Today was the first MCO Ice Race in about 20 years. Jay and I bought a car (1992 Honda Civic) in January with the express purpose to use it for this Ice Race; we were also part of organization team for the event. The rules of the event dictated that there must be at least three drivers for each car, so Jay and I asked a Quebec racer, Nicolas, to join us as he had been doing well in the MCO Slush-n-Slide series.
To prep the car, Jay had the bolt-in rollcage re-installed, along with a four-point harness for the driver. We debated changing the inside rear wheel from a 13″ to a 14″ tire. The thought was that it would put more weight on the outside front, improving turn-in. But during the event, we didn’t use the tire, but we did adjust the tire pressures to be asymmetrical for similar reasons.
Nicolas and I took some of the practice sessions in the morning.
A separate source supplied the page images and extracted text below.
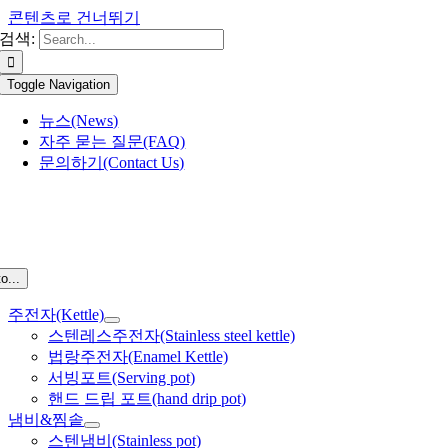
콘텐츠로 건너뛰기
검색:
Toggle Navigation
뉴스(News)
자주 묻는 질문(FAQ)
문의하기(Contact Us)
o...
주전자(Kettle)
스텐레스주전자(Stainless steel kettle)
법랑주전자(Enamel Kettle)
서빙포트(Serving pot)
핸드 드립 포트(hand drip pot)
냄비&찜솥
스텐냄비(Stainless pot)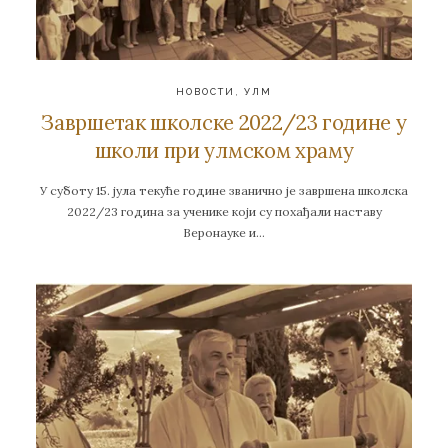
НОВОСТИ
,
УЛМ
Завршетак школске 2022/23 године у
школи при улмском храму
У суботу 15. јула текуће године званично је завршена школска
2022/23 година за ученике који су похађали наставу
Веронауке и…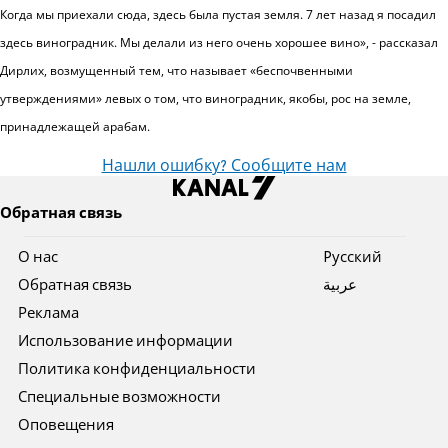
Когда мы приехали сюда, здесь была пустая земля. 7 лет назад я посадил
здесь виноградник. Мы делали из него очень хорошее вино», - рассказал
Дирлих, возмущенный тем, что называет «беспочвенными
утверждениями» левых о том, что виноградник, якобы, рос на земле,
принадлежащей арабам.
Нашли ошибку? Сообщите нам
Обратная связь
О нас
Pусский
Обратная связь
عربية
Реклама
Использование информации
Политика конфиденциальности
Специальные возможности
Оповещения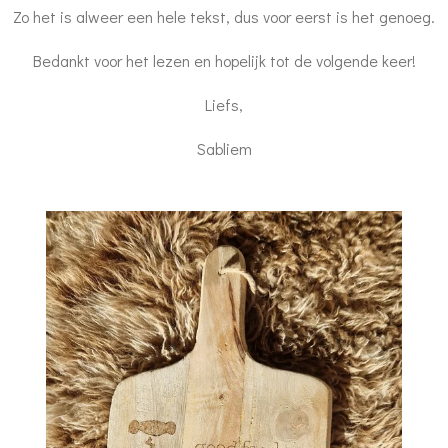
Zo het is alweer een hele tekst, dus voor eerst is het genoeg.
Bedankt voor het lezen en hopelijk tot de volgende keer!
Liefs,
Sabliem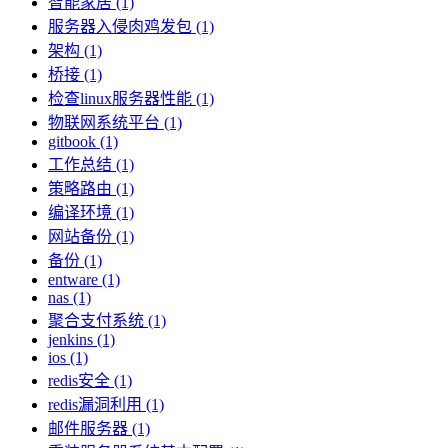
智能家居 (1)
服务器入侵肉鸡发包 (1)
架构 (1)
桥接 (1)
检查linux服务器性能 (1)
物联网系统平台 (1)
gitbook (1)
工作总结 (1)
策略路由 (1)
编译环境 (1)
网站备份 (1)
备份 (1)
entware (1)
nas (1)
聚合支付系统 (1)
jenkins (1)
ios (1)
redis安全 (1)
redis漏洞利用 (1)
邮件服务器 (1)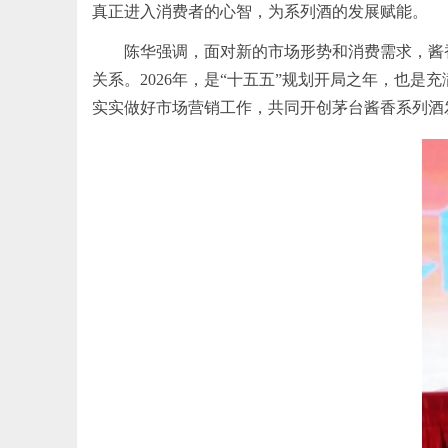
真正进入消费者的心智，为系列酒的发展赋能。
陈华强调，面对新的市场形势和消费需求，酱
关系。2026年，是“十五五”规划开局之年，也
实实做好市场营销工作，共同开创茅台酱香系列酒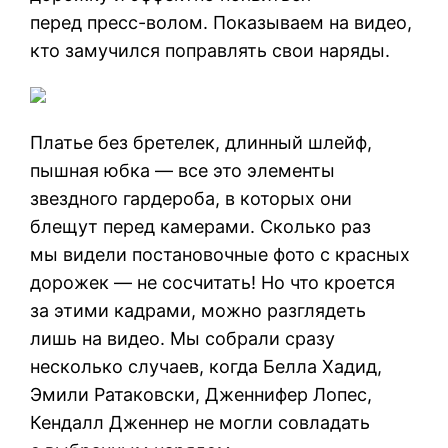
перед пресс-волом. Показываем на видео,
кто замучился поправлять свои наряды.
Платье без бретелек, длинный шлейф,
пышная юбка — все это элементы
звездного гардероба, в которых они
блещут перед камерами. Сколько раз
мы видели постановочные фото с красных
дорожек — не сосчитать! Но что кроется
за этими кадрами, можно разглядеть
лишь на видео. Мы собрали сразу
несколько случаев, когда Белла Хадид,
Эмили Ратаковски, Дженнифер Лопес,
Кендалл Дженнер не могли совладать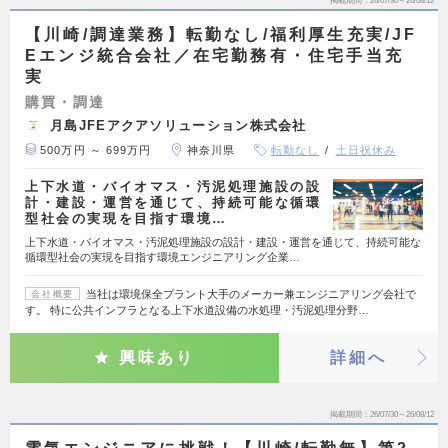
掲載期間
26/07/30～26/08/12
【川崎/調達業務】転勤なし/福利厚生充実/JF
Eエンジ統合会社／在宅勤務有・住宅手当充
実
購買・調達
月島JFEアクアソリューション株式会社
500万円 ～ 699万円
神奈川県
転勤なし
土日祝休み
上下水道・バイオマス・汚泥処理施設の設
計・建設・運営を通じて、持続可能な循環
型社会の実現を目指す環境…
上下水道・バイオマス・汚泥処理施設の設計・建設・運営を通じて、持続可能な
循環型社会の実現を目指す環境エンジニアリング企業…
当社は環境保全プラント大手のメーカー兼エンジニアリング会社で
会社概要
す。 特に公共インフラとなる上下水道設備の水処理・汚泥処理分野…
興味あり
詳細へ
掲載期間
26/07/30～26/08/12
I felt bad because I stuffed the car into the snow banks twice, requiring a tow. There was also some bumper damage we had to repair. I felt I had good speed though.
In the afternoon, there were three heats. Nicolas took the car out for the first heat. The starting position was based on the registration order, not on a qualifying lap. I was very pleased to have the honor of being the official starter for the first heat – again the first Ice Race in our club since about 1991 or 1992. Nicolas did well keeping a good position through the race.
I took the car out for the second heat. I was a little nervous because the track was getting very muddy, making the visibility difficult. I lined up third or fourth in class. At the drop of the flag (for which I was not fully prepared for – I couldn’t see the flag very well from where I was on the grid), I managed to more or less keep my position into the first corner. Once the cars bunched up in the corner, the visibility was effectively zero (i.e. I could not see out of my windshield) from the muddy slush being thrown up by the other cars. I tried very hard to not hit anything, but by the exit of the corner, I was squeezed between two cars and received a small dent. The rest of the first lap I stayed in position while giving some space to the cars around me to prevent more contact. At the end of the back straight there was a big hit between the two lead cars, which then caused more pile-ups and completely blocked the track. I was able to avoid going into the back of the car in front of me by just a few inches – it’s tricky to stop in a hurry on the slushy-icy surface.
Because of the blockage with less than 1 lap completed, they restarted the heat about 10 minutes later with the original starting positions. I did better avoiding contact on the restart, as I stayed to the outside of the track. There was a little contact in the third corner where I pushed through to take a position. During the rest of the 15-20 minute heat, I dropped a position or two, but made up the positions again later with some skill.
The heats were being shortened due to the track conditions. They were originally to be 30 minutes each, but the track was deteriorating too quickly in the above-zero temperatures. By the end of the last heat (and therefore the end of the racing), there was basically no ice or snow left on the racing surface. The track was just a muddy, rutted mess.
Jay had a good heat and secured third place for our car. It was a thrill to be part of this event, when MCO has such a long previous history in ice racing, and to take some a podium spot was icing on the cake.